After the prior week's steep drawdown, markets steadied. Bitcoin found a floor near $61K before recovering toward the $63–64K area, and spot BTC ETF flows turned positive by June 13, a tentative signal that the local low may be in. Ether lagged the recovery, trading roughly $1,670–1,700 and sitting around 65% below its all-time high as ETF outflows eased but didn't fully reverse.

The week's defining headline came from outside crypto-native markets: SpaceX went public on June 12, raising about $75B and instantly ranking among the largest corporate Bitcoin holders. Sentiment elsewhere stayed cautious — strong US jobs data trimmed expectations for a near-term Fed cut, leaving the June 16–17 FOMC meeting, which lands inside this reporting week, as the key macro catalyst.

Upcoming Events

Next week’s scheduled token releases are set to exceed $660 Million in total value. Top tokens facing the largest cliff unlocks next week include $ZRO, $SPK, $CONX, $ARB, and $KAITO.

Emission Screener

Unlocks Spotlight: $ZRO

  • Unlock Date: June 20, 2026
  • Amount: $23M
  • Unlock as % of Circulating Supply: 4.83%
  • Vested Allocations: Strategic Partners, Core Contributors, and Token Repurchased
Release Schedule: $ZRO

LayerZero's omnichain interoperability token sees a more modest release in float terms, but the composition is the interesting part: the tranche includes Tokens Repurchased, a category created when the Foundation bought back 50M tokens from early investors — partially offsetting insider dilution rather than adding net new insider supply. The remainder vests to Strategic Partners and Core Contributors, the two largest allocation buckets, against a cliff-style schedule. With ZRO still building toward its own "Zero" L1 (targeted for fall 2026), the near-term question is whether infrastructure demand keeps pace with the ongoing vesting cadence.
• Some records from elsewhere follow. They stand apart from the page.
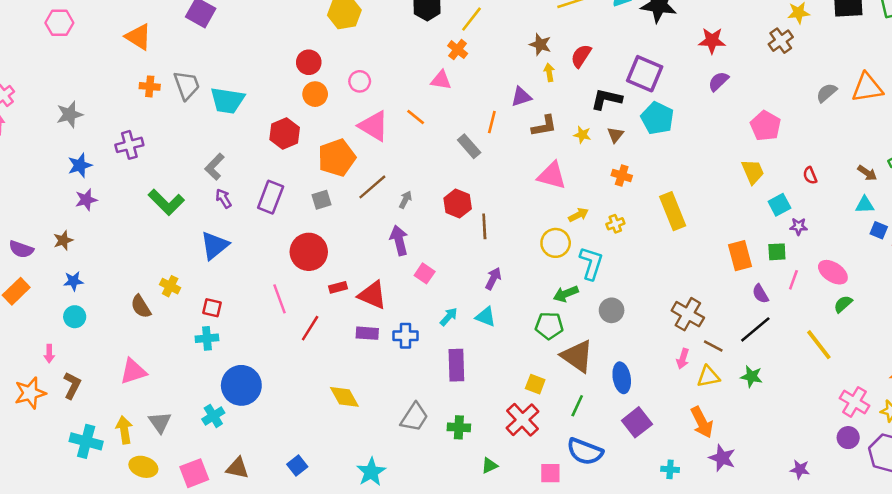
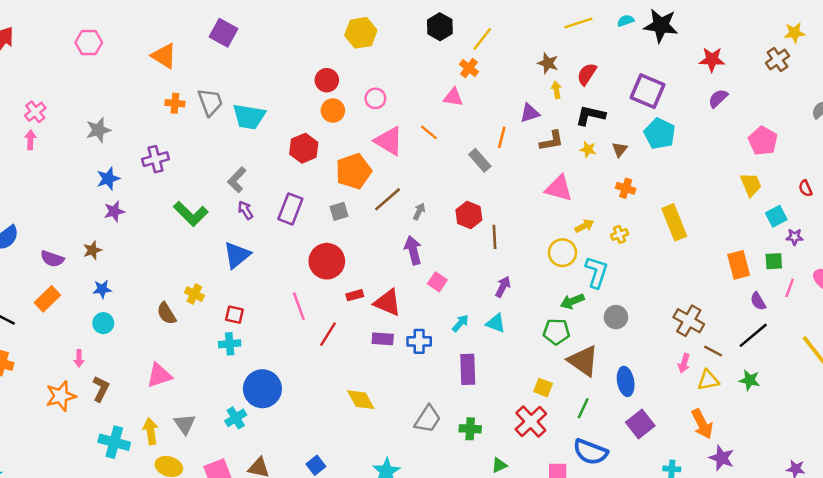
black L-shape: (606, 99) -> (590, 115), moved

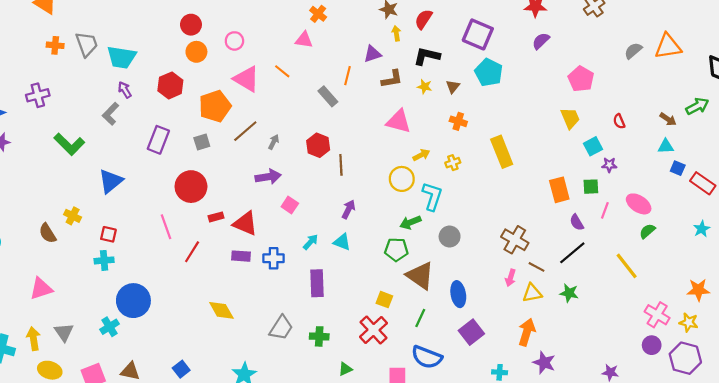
purple arrow: (245, 210) -> (125, 90), moved
purple arrow: (413, 250) -> (268, 177), turned 95
orange arrow: (702, 424) -> (527, 332), turned -136

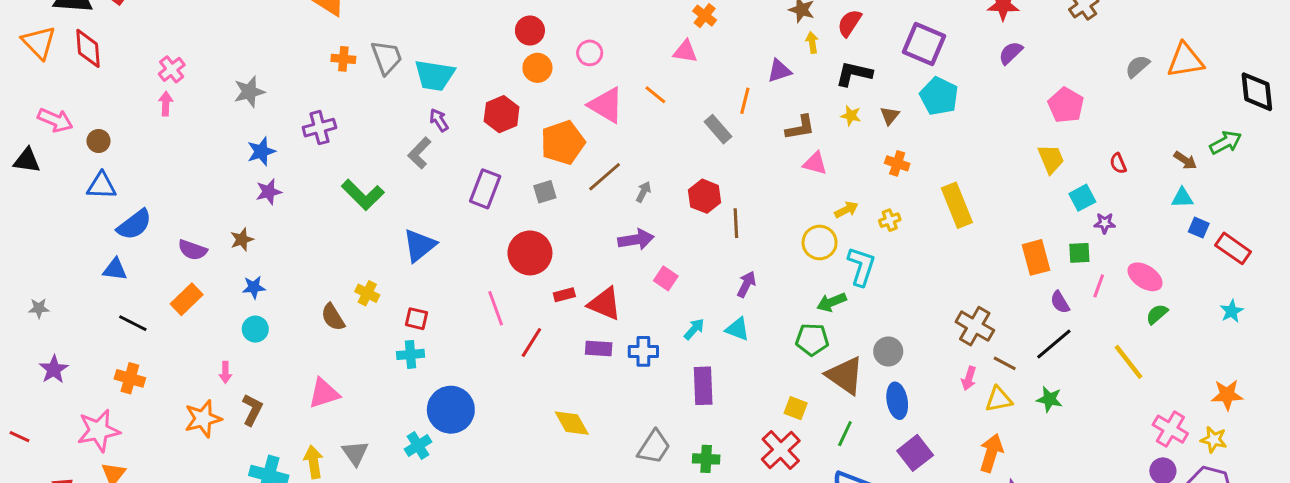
brown L-shape: (392, 79) -> (800, 128), moved
pink triangle: (399, 121) -> (815, 163), size x0.7
gray circle: (450, 237) -> (888, 351), moved

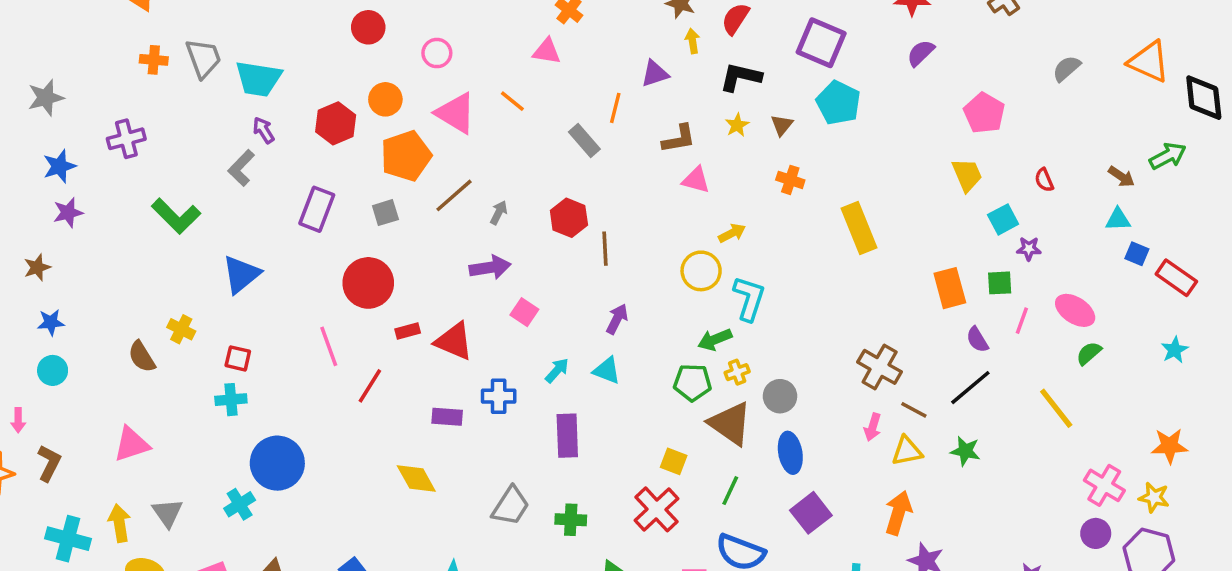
orange triangle: (1185, 60) -> (1149, 62), moved, turned 33
orange circle: (537, 68) -> (385, 99), moved
yellow star: (851, 116) -> (737, 125), turned 30
yellow cross: (890, 220) -> (737, 372), moved
purple rectangle: (599, 348) -> (447, 417), moved

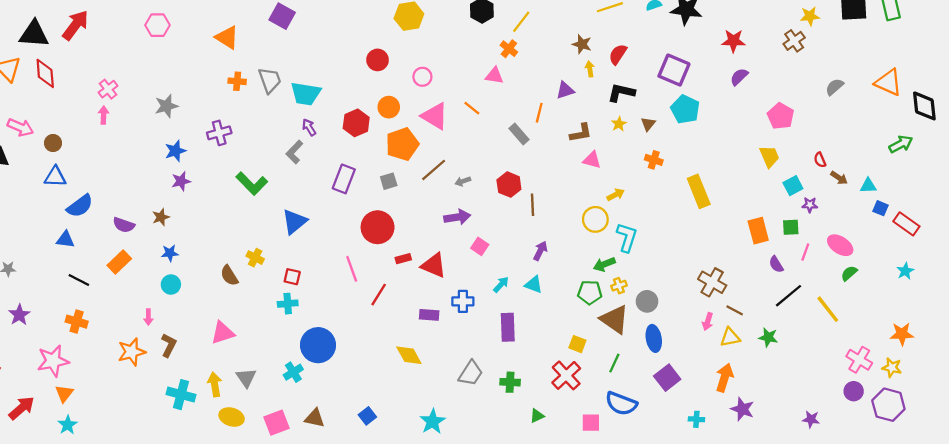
brown arrow: (1121, 177) -> (839, 178), moved
gray arrow: (499, 213) -> (463, 181), turned -136
black line: (970, 388) -> (788, 296), moved

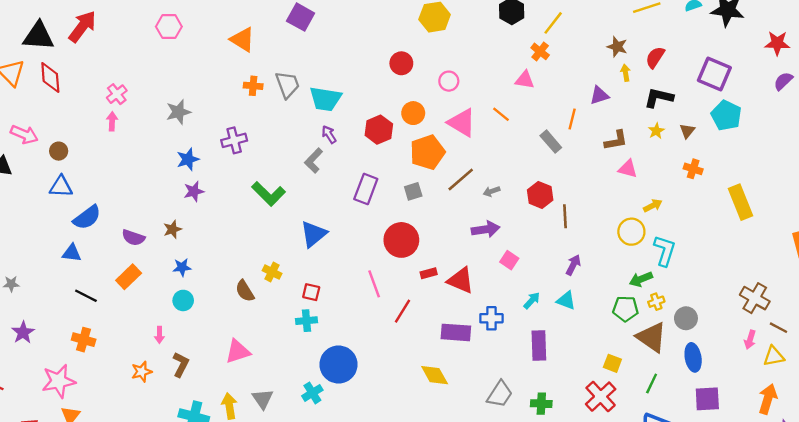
purple rectangle: (429, 315) -> (456, 332), size x1.4
orange star: (132, 352) -> (142, 372), size x0.7
purple square: (667, 378) -> (707, 399), turned 35

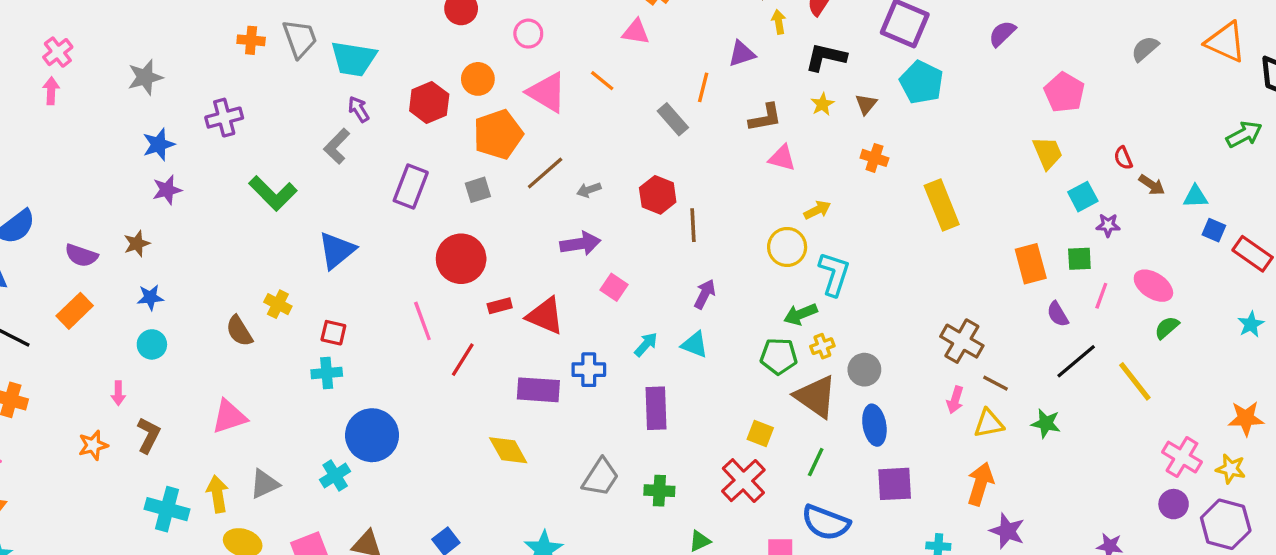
gray triangle: (263, 399) -> (264, 484), turned 40

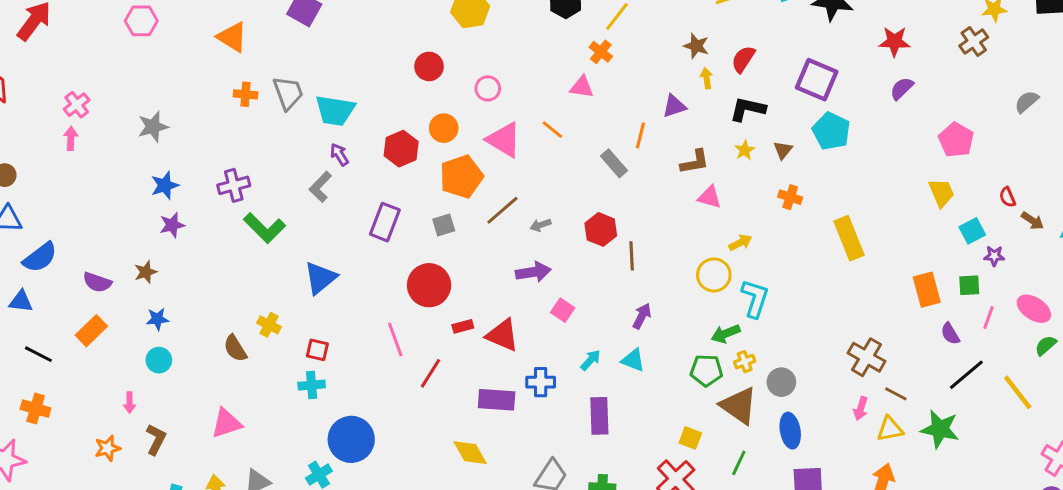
purple cross: (224, 118) -> (234, 185), moved
green star: (1046, 423) -> (940, 429), size x1.5

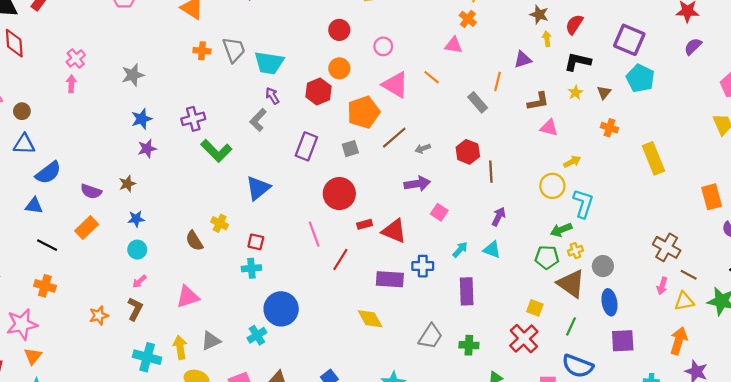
orange circle: (444, 128) -> (339, 68), moved
pink arrow: (130, 403) -> (139, 281), moved, turned 48

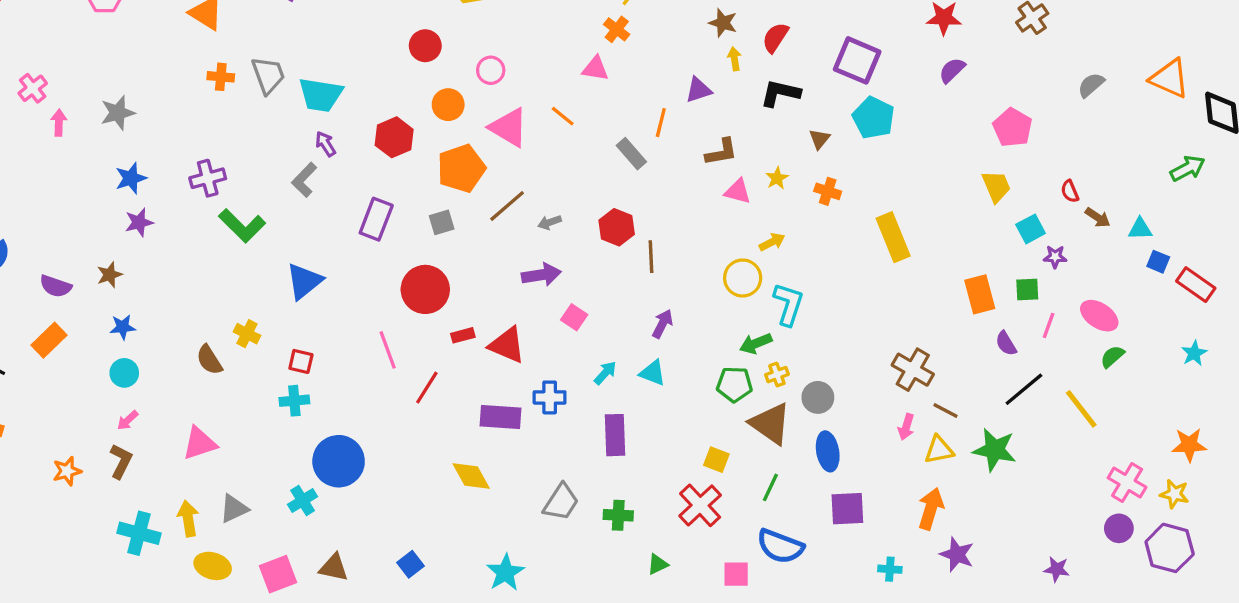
orange circle: (339, 68) -> (448, 105), moved
pink arrow: (71, 84) -> (59, 123), moved
yellow star: (575, 93) -> (777, 178), moved

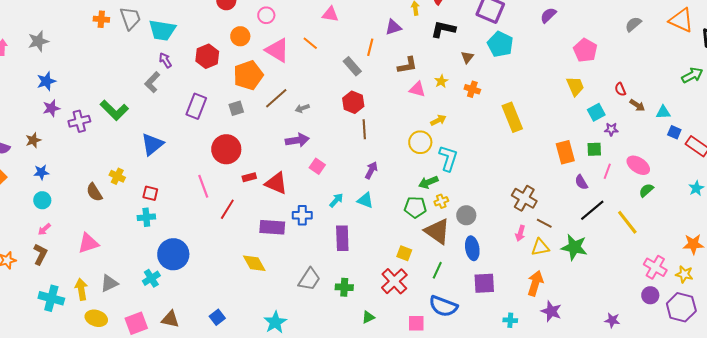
purple cross: (208, 178) -> (79, 121), moved
red hexagon: (617, 227) -> (353, 102), moved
SpaceX IPO Brings Unlock Analysis to Equities

The week's most novel data story isn't on-chain at all. SpaceX's June 12 listing (NASDAQ: SPCX) priced at $135/share for a $75B all-primary raise and a $1.77T fully diluted valuation — and Tokenomist has published a lockup-and-vesting tracker concept applying the same unlock framework used for tokens to a traditional equity float.

SpaceX Tracker

The parallels are direct. Of SpaceX's 13.11B fully diluted shares, the IPO floated just 555.6M (4.2%), leaving 95.8% locked — a structure functionally identical to a low-float token launch with heavy insider vesting. Rather than a single 180-day cliff, the lockup releases in staggered tranches: a 20% insider cliff tied to Q2 earnings (early August), a series of time-based 7% windows through the autumn, a larger Q3-linked release in November, and a 180-day expiry in December. Elon Musk's 42% stake (and 82.4% voting power under a dual-class structure) sits behind a 366-day founder lockup that doesn't expire until June 2027. The tracker flags the near-term overhang as high: up to 2.4B shares ($323B), roughly 4.3x the public float, become eligible within 90 days — though eligible does not mean sold, and the staggering is designed to meter supply rather than dump it.

Notable Tokenomics Updates

io.net ($IO) — Demand-Linked Emissions

io.net replaced its fixed emission schedule with the Incentive Dynamic Engine (IDE), which ties both emissions and burns to network earnings. Instead of releasing a preset quantity of IO regardless of usage, the model pays GPU suppliers a stable dollar target and mints only as much IO as needed at the live price; once payouts are covered, a portion of the surplus is directed toward burns. The change addresses a structural problem common to DePIN networks — supply that grows on a schedule even when demand doesn't — by making issuance a function of activity rather than a calendar. Whether it reduces net supply over time depends on sustained network earnings, which the project reports have trended upward since March.